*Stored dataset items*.
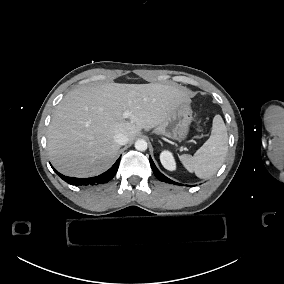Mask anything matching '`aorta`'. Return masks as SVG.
Here are the masks:
<instances>
[{
    "label": "aorta",
    "instance_id": "1",
    "mask_svg": "<svg viewBox=\"0 0 284 284\" xmlns=\"http://www.w3.org/2000/svg\"><path fill=\"white\" fill-rule=\"evenodd\" d=\"M147 142L144 139H139L135 142V148L138 151H145L147 149Z\"/></svg>",
    "mask_w": 284,
    "mask_h": 284
}]
</instances>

*YOUR OBJECTIVE*. Would you output each entry exactly and leave the pictures behind?

*ANSWER FOR THIS EXERCISE*.
Mask anything matching '`aorta`'. Return masks as SVG.
Here are the masks:
<instances>
[{
    "label": "aorta",
    "instance_id": "1",
    "mask_svg": "<svg viewBox=\"0 0 284 284\" xmlns=\"http://www.w3.org/2000/svg\"><path fill=\"white\" fill-rule=\"evenodd\" d=\"M147 142L144 139H139L135 142V148L138 151H145L147 149Z\"/></svg>",
    "mask_w": 284,
    "mask_h": 284
}]
</instances>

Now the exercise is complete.